# New IPV D2 Mod



## deepest (9/6/15)

*Pioneer4You iPV D2 Mod Coming Soon*
Just when you think Pioneer4You will start running at an even pace with the rest of the manufacturers, it releases yet another device into its very popular and highly favored iPV Series. This time they’ve come out with a new mod, which sports quite the appealing design. The iPV D2 is Pioneer4You’s latest take on the iPV Mini V2, but features temperature control from utilizing a YiHi Chip that sports the new Joules mode. Since this device is still so new, there’s very little information provided by Pioneer4You and the device itself is still under development, but in normal vape market fashion, the device will be coming very soon. _(Some vendors already have them on their site waiting for their release)_

*What’s Known*

Uses YiHi Chip
Has Temperature Control
Offers Up To 50 Joules
Uses a Single 18650 Battery
Has Slip on Battery Compartment Cover _(like the iPV4)_












Read more http://guidetovaping.com/2015/06/07/pioneer4you-ipv-d2-mod-coming-soon/

Reactions: Like 2


----------



## ZeeZi169 (9/6/15)

This looks good!


----------



## Renesh (9/6/15)

This has now made it only my list....

Reactions: Agree 1


----------



## Nooby (9/6/15)

Wow... interesting.
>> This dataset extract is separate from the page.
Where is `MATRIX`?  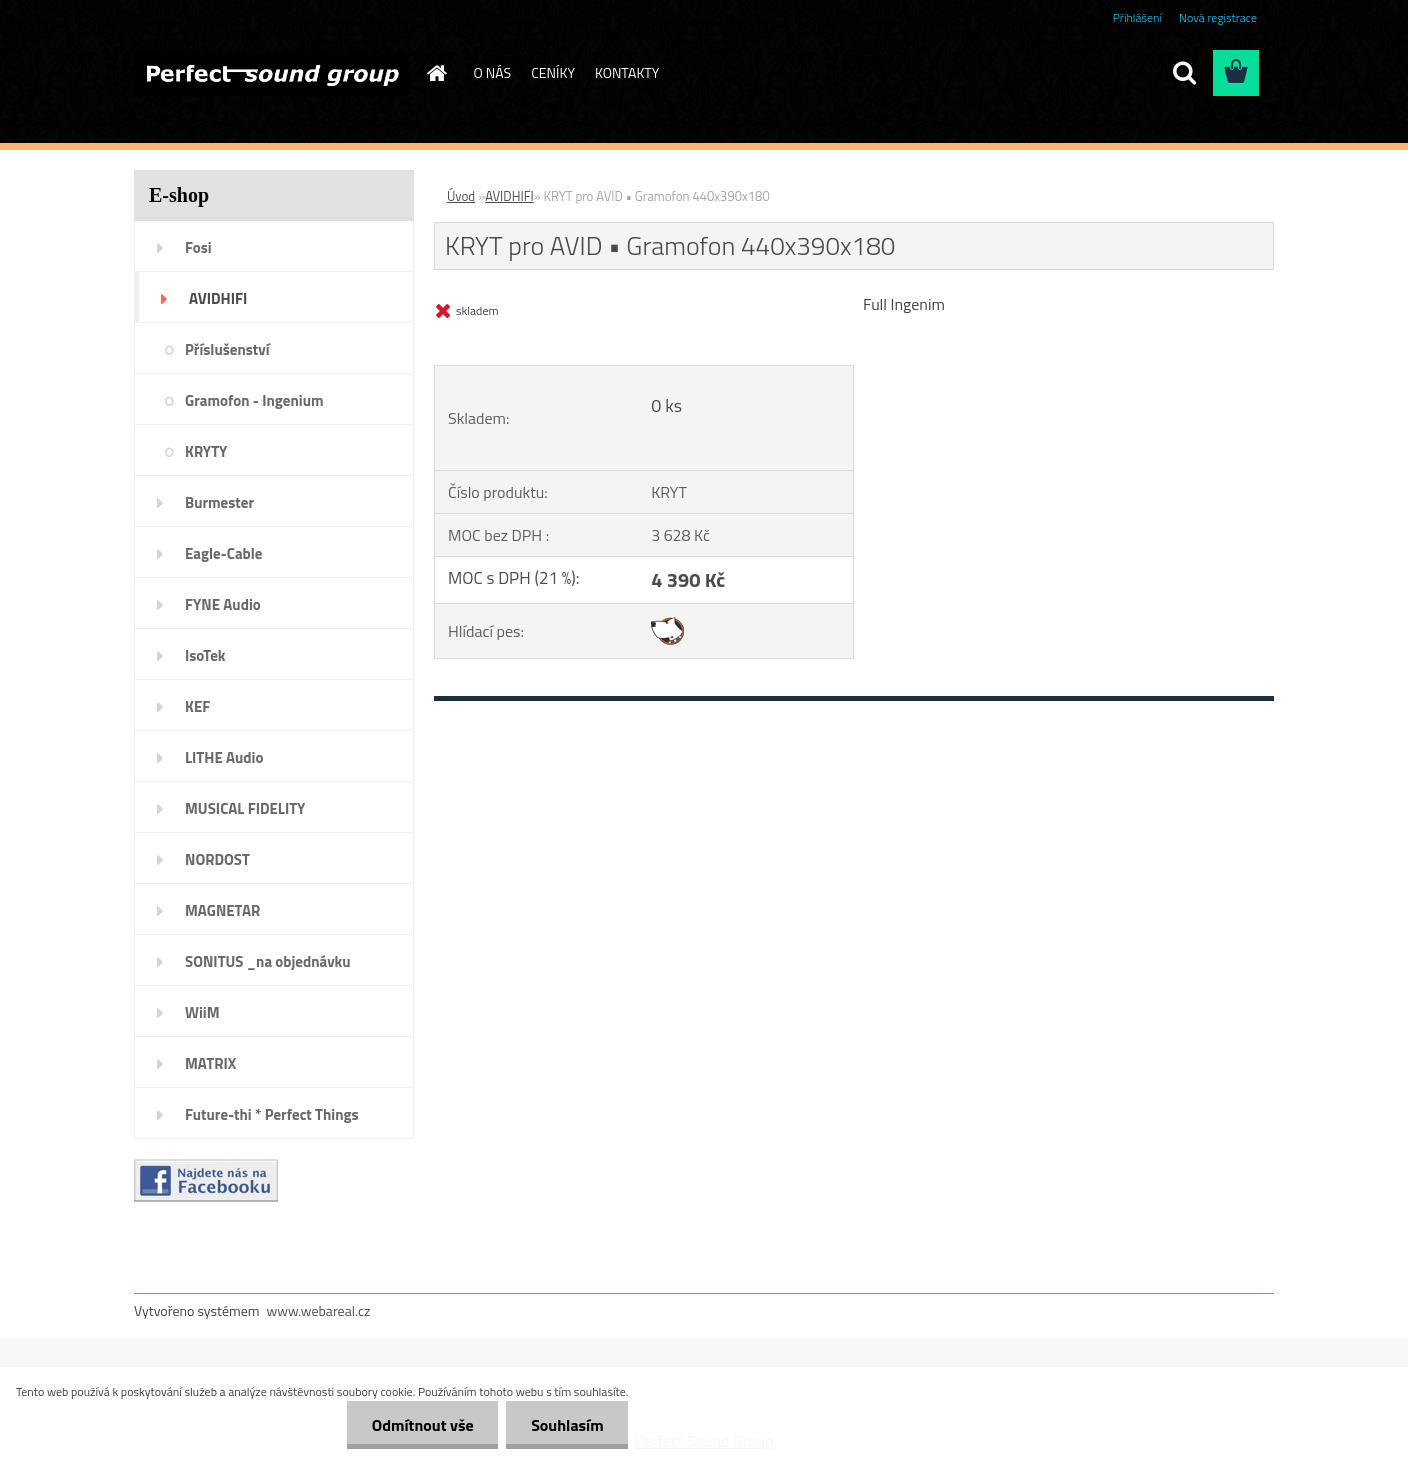 MATRIX is located at coordinates (210, 1063).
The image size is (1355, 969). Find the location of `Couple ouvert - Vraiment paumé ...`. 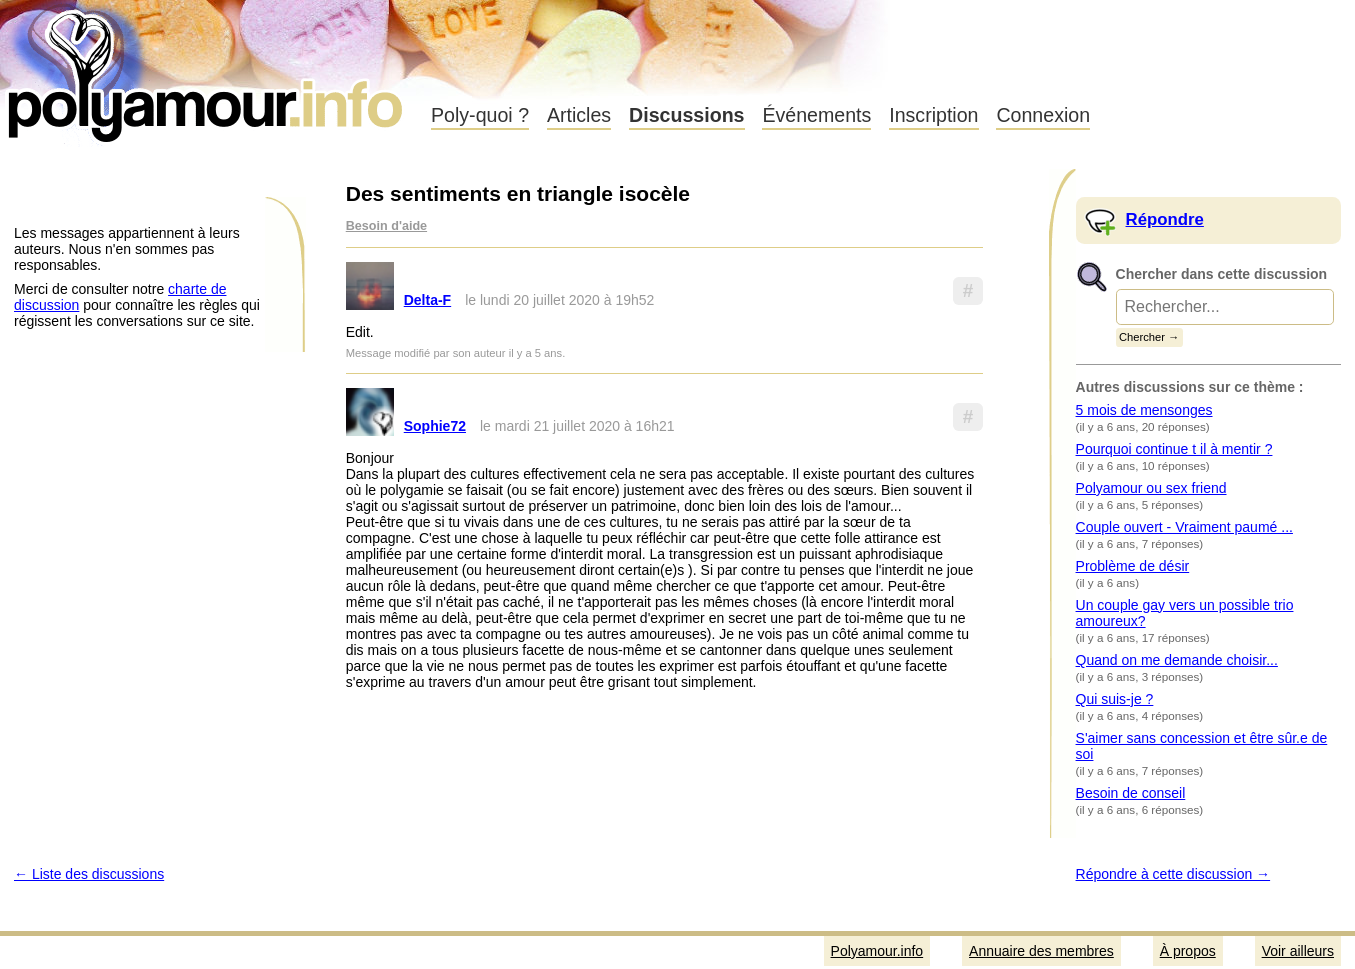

Is 50 joules enough though? Maybe those with temp sensing devices can comment. I like the look though. Nice and compact. Now for the price tag  and full specs


----------



## Mike (9/6/15)

Sadly current pricing is looking close to the IPV4 - I hope that's not the case though as I'd really like one of these little guys.


----------



## Ridhwaan (9/6/15)

eagerly awaiting the price


----------



## Rafique (9/6/15)

Must have, I wonder when they will be shipped out


----------



## huffnpuff (9/6/15)

Interesting, looks like a refined Subox


----------



## Nooby (9/6/15)

So difficult to keep up with all this new hardware! Will be financially better to stick with what I have


----------



## Rafique (9/6/15)

If I can get my wicking correct on my ST mini, I have my perfect combo. Trying to stick to what we have is the problem


----------